# ASSIGNED TASK:
This task requires every entry to be set down again exactly.

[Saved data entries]
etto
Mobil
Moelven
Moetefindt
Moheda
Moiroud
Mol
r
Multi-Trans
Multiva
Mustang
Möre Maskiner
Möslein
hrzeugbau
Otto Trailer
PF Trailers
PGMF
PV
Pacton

# EXERCISE OUTPUT:
etto
Mobil
Moelven
Moetefindt
Moheda
Moiroud
Mol
r
Multi-Trans
Multiva
Mustang
Möre Maskiner
Möslein
hrzeugbau
Otto Trailer
PF Trailers
PGMF
PV
Pacton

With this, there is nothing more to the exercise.